Tidak perlu heran, Jane sudah menduganya pasti memikirkan kalimat Gabriela pagi-pagi tadi. Istri simpanan Danzel itu memberikan tenggang waktu untuk memilih antara dirinya dengan Gabriela. Tapi Gabriela terlihat memaksakan sampai mengancam Danzel, mengungkap sebuah sisi rahasia tentang kehamilan Gabriela. Jika terbongkar pasti menggemparkan publik. Apalagi Danzel terkenal sebagai orang kaya raya di kota metropolitan ini.

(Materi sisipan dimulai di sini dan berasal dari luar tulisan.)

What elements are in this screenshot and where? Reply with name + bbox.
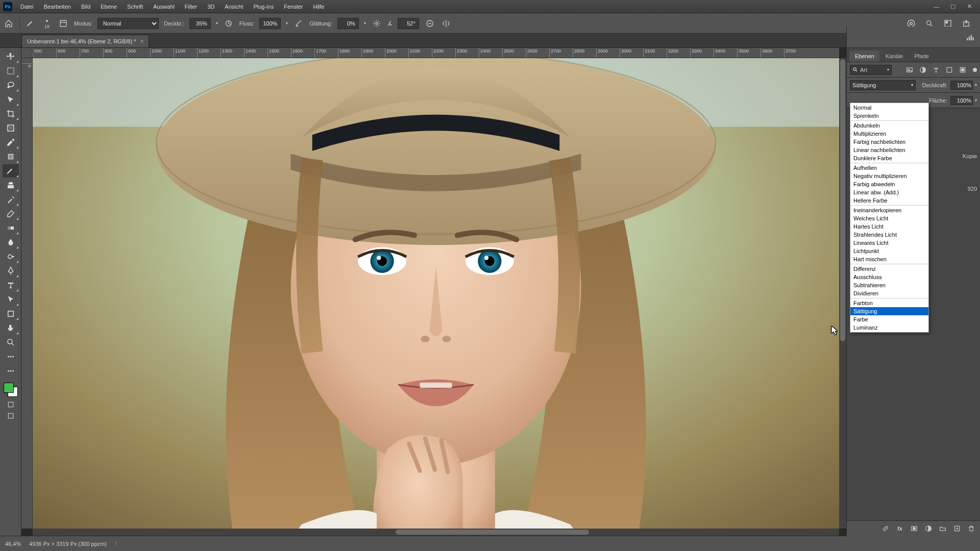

"Kalau anda terus-terusan melamun. Lebih baik kita batalkan saja kerja samanya. Ayo, kita pergi saja darisini. Buang-buang waktu," seorang pria berjas hitam bersama dasi menggantung di lehernya pun segera beranjak dari duduknya.

"Tunggu!" kaki Danzel langsung mencegah empat klien-nya yang berusaha pergi dari ruang meeting-nya.

"Menyingkirlah, jangan menghalangi jalan," mengambil langkah di sisi kiri saat Danzel hanya diam dan lengah.

"Tapi-" ucapan Danzel menggantung lantaran percuma menahan klien-nya, terlanjur kecewa karena pikirannya terlalu kalut tentang Gabriela.

Ingin tertawa lepas, Jane sebisa mungkin menahan bibirnya tidak menunjukkan senyuman mengejek untuk suaminya itu. Siapa suruh berani bermain-main dengan wanita kalau resikonya saat keegoisan muncul jadi begini.

"GABRIELA SIALAN! WANITA GILA!" geram Danzel mengacak rambutnya kesal. Ia tak bisa mengambil keputusan esok hari. Apalagi Gabriela masih hamil anaknya, padahal Danzel sebatas mencium Gabriela, ia sama seki belum menyentuh setiap inci tubuh istri sirinya kecuali Stella pertama kalinya dan Jane karena paksaan yang di adukan ke mama Anette.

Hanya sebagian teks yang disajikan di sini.